I would love to talk to someone who actually believes in the Chinese Room argument. To me it seems to be ignoring the existence of emergent behavior, and the same argument could prove that a human Chinese speaker doesn't understand Chinese either: his neurons are just reacting to produce answers depending on the input and their current state (e.g. neurotransmitters and action potentials).
The Chinese Room argument is fairly transparently circular; if you assume understanding involves something more than applying a sufficiently complex set of deterministic rules, then a pure system of deterministic rules cannot ever achieve understanding.
Of course if you accept the required premise of the argument, you must accept that either, one, we don't live in a universe that is a pure system of deterministic rules, or, two, nothing in the universe can have true understanding.
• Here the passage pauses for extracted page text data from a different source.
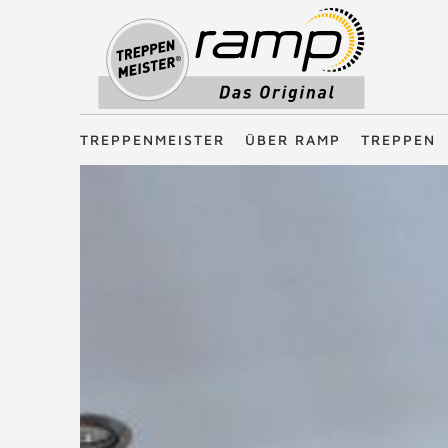
Treppenmeister - Das Original
TREPPENMEISTER
ÜBER RAMP
TREPPEN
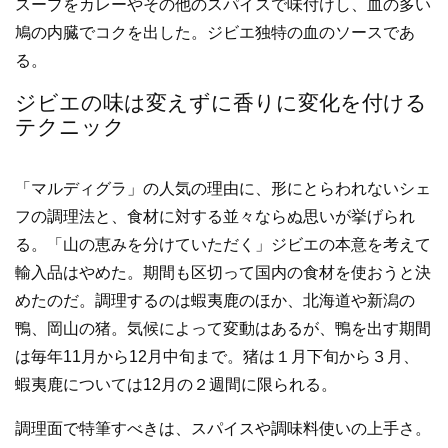
スープをカレーやその他のスパイスで味付けし、血の多い
鳩の内臓でコクを出した。ジビエ独特の血のソースであ
る。
ジビエの味は変えずに香りに変化を付ける
テクニック
「マルディグラ」の人気の理由に、形にとらわれないシェ
フの調理法と、食材に対する並々ならぬ思いが挙げられ
る。「山の恵みを分けていただく」ジビエの本意を考えて
輸入品はやめた。期間も区切って国内の食材を使おうと決
めたのだ。調理するのは蝦夷鹿のほか、北海道や新潟の
鴨、岡山の猪。気候によって変動はあるが、鴨を出す期間
は毎年11月から12月中旬まで。猪は１月下旬から３月、
蝦夷鹿については12月の２週間に限られる。
調理面で特筆すべきは、スパイスや調味料使いの上手さ。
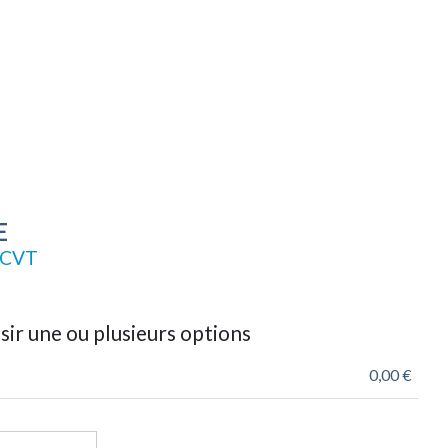
E
 CVT
sir une ou plusieurs options
0,00 €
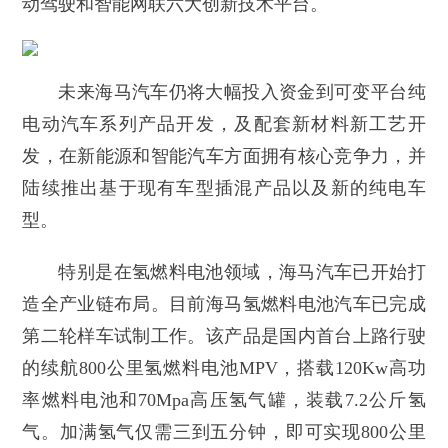
动驾驶和智能网联六大创新技术平台。
未来海马汽车仍将大幅投入资金到可变平台纯
电动汽车系列产品开发，及配套新材料新工艺开
发，在新能源和智能汽车方面拥有核心竞争力，并
陆续推出基于现有车型插混产品以及新的纯电车
型。
特别是在氢燃料电池领域，海马汽车已开始打
造全产业链布局。目前海马氢燃料电池汽车已完成
第二轮样车试制工作。该产品是国内首台上路行驶
的续航800公里氢燃料电池MPV，搭载120Kw高功
率燃料电池和70Mpa高压氢气罐，装载7.2公斤氢
气。加满氢气仅需三到五分钟，即可实现800公里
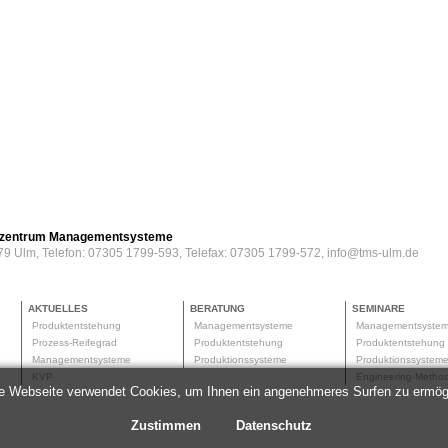
erzentrum Managementsysteme
79 Ulm, Telefon: 07305 1799-593, Telefax: 07305 1799-572, info@tms-ulm.de
AKTUELLES
BERATUNG
SEMINARE
Produktentstehung
Managementsysteme
Managementsyste
Prozess-Reifegrad
Produktentstehung
Produktentstehun
Managementsysteme
Produktionssysteme
Produktionssyste
KVP
Engineering-Meth
e Webseite verwendet Cookies, um Ihnen ein angenehmeres Surfen zu ermög
Zustimmen
Datenschutz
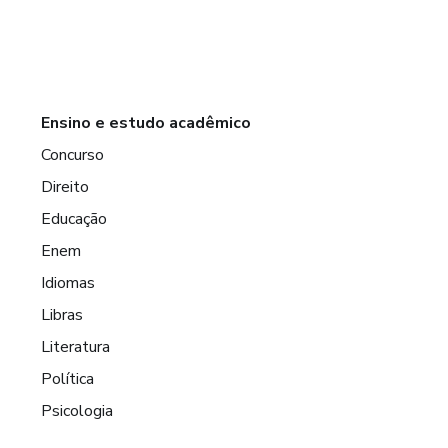
Ensino e estudo acadêmico
Concurso
Direito
Educação
Enem
Idiomas
Libras
Literatura
Política
Psicologia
The Chinese Room argument, scientific materialism, or the existence of true understanding—you can have at most two of those in a consistent view of the universe.
John Searle came up with that argument to conclude that despite a hypothetical Chinese room being able to have a conversation with someone, it doesn't truly have understanding, so N seems to be at least 1.
To your point though, the more interesting case is people who would disavow the Chinese Room argument, but then end up using reflecting its views while argue against the intelligence of this or that system.
Practically everyone in my online bubble feels similarly, it seems, though I do think steelmanning it is a great way to explore the topic. Same with the Mary's Room argument.
Peter Watts explores this in the novel Blindsight. I don't want to give the plot away, but the main idea is really interesting, and relevant to this discussion.
I'm posting to second the recommendation for the novel. It is the most interesting exploration of the Mind's I (not a typo) that I've come across in modern sci-fi.